Une misérable auberge surgissait au relais.

– Mon oncle, dit M. de la Morlière, il est sept heures et demie, et vous n’avez rien pris depuis ce matin. Laissez-moi vous dire que je m’oppose à ce que nous continuions notre route avant que vous ayez avalé un potage et mangé quelque chose.

– Soit, dit le général, car il faut bien que j’aie la force de voyager.

Le vicomte mit pied à terre le premier, donna le bras au vieillard et le fit entrer dans la salle d’auberge, où le postillon qui allait partir et conduire la chaise à son tour vidait un dernier verre de vin.

Ce postillon avait une grande barbe rousse, un chapeau qui lui descendait sur les yeux, une limousine qui lui couvrait les épaules et le bas du visage.

Tandis que le général s’asseyait en toute hâte devant une table dressée au coin du feu, le vicomte s’approcha du postillon :

– Est-ce toi, Ambroise ? dit-il au postillon.

– Oui, monsieur, répondit le postillon.

Le vicomte et le valet échangèrent un coup d’œil significatif, et le premier alla sur-le-champ s’attabler en face du général.

Le repas fut court.

– Allons, vicomte, allons, en voiture, dit le général, qui jeta une pièce d’or sur la table, n’attendit point sa monnaie, sortit de l’auberge et monta lestement dans la berline de voyage.

Le postillon à la barbe rousse avait déjà enfourché son porteur et faisait claquer son fouet.

– Allons, fouette, cria le général.

Et le postillon cingla le cheval de droite, enfonça l’éperon dans le ventre de celui qu’il montait, et la chaise partit au grand trot.

Mais au bout de dix minutes les chevaux ralentirent leur allure, puis ils prirent le pas.

Le général mit la tête à la portière :

– Dors-tu, postillon ? demanda-t-il.

– Non, monsieur.

– Marche, alors !

– Monsieur, répondit Ambroise, qui déguisait sa voix aussi bien que son visage, la montée est trop rude pour qu’il soit possible de trotter.

– Où sommes-nous donc ? demanda M. de Morfontaine. La nuit est noire, on ne voit pas.

– Nous sommes à la côte des Aurettes, monsieur.

– Ah diable ! murmura le général, ce garçon a raison… il est impossible de trotter.

– La montée est-elle longue ? demanda M. de la Morlière.

– Elle dure une heure environ.

– Alors, j’en vais profiter.

– Comment ?

– Je vais marcher un peu et fumer un cigare en me dégourdissant les jambes.
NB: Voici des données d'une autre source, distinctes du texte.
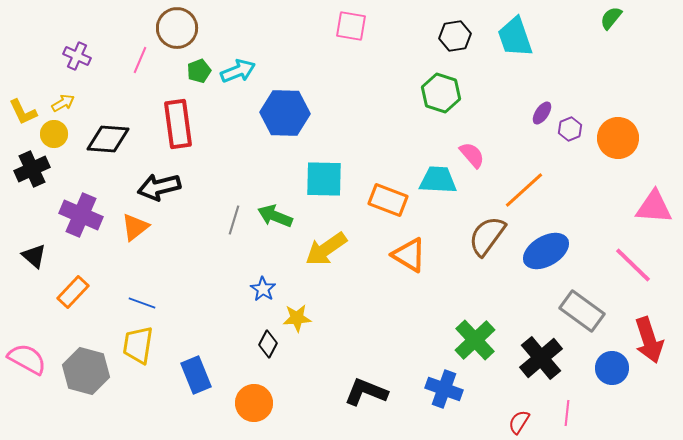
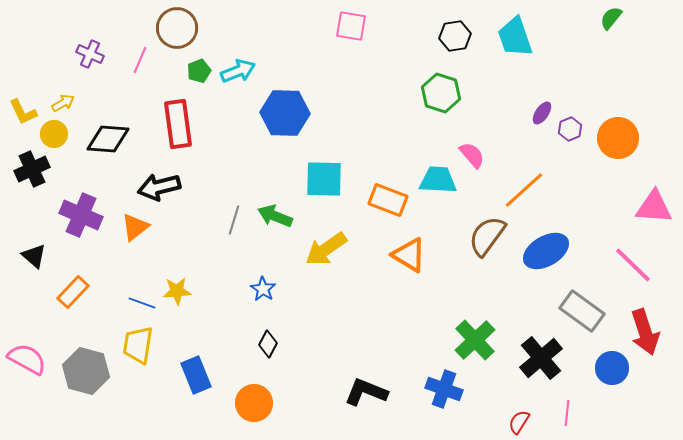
purple cross at (77, 56): moved 13 px right, 2 px up
yellow star at (297, 318): moved 120 px left, 27 px up
red arrow at (649, 340): moved 4 px left, 8 px up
Et sans attendre que le général eût répondu, le vicomte ouvrit la portière et sauta sur la chaussée.

Le postillon avait également mis pied à terre et cheminait sur le bord de la route en faisant claquer son fouet et fumant son brûle-gueule.

Les chevaux montaient tranquillement.

– Postillon, dit M. de la Morlière en tirant un cigare de sa poche, avez-vous du feu ?

– Oui, monsieur… j’ai de l’amadou du moins.

– Bien. Vous allez m’en donner.

Le postillon s’arrêta pour battre le briquet, tandis que la chaise de poste continuait son chemin, de telle façon que le vicomte et lui demeurèrent en arrière.

– Eh bien ? demanda le vicomte.

– Tout est pour le mieux, monsieur.

– Le timon… ?

– J’ai retiré la cheville qui le maintient dans la volée. Avant que la voiture soit aux deux tiers de la descente, il sera démanché et hors de sa douille.

– Très bien.

– Très bien !

– Et le coup de fusil ?

– Il est un peu cher, dit Ambroise, mais il sera tiré à l’heure.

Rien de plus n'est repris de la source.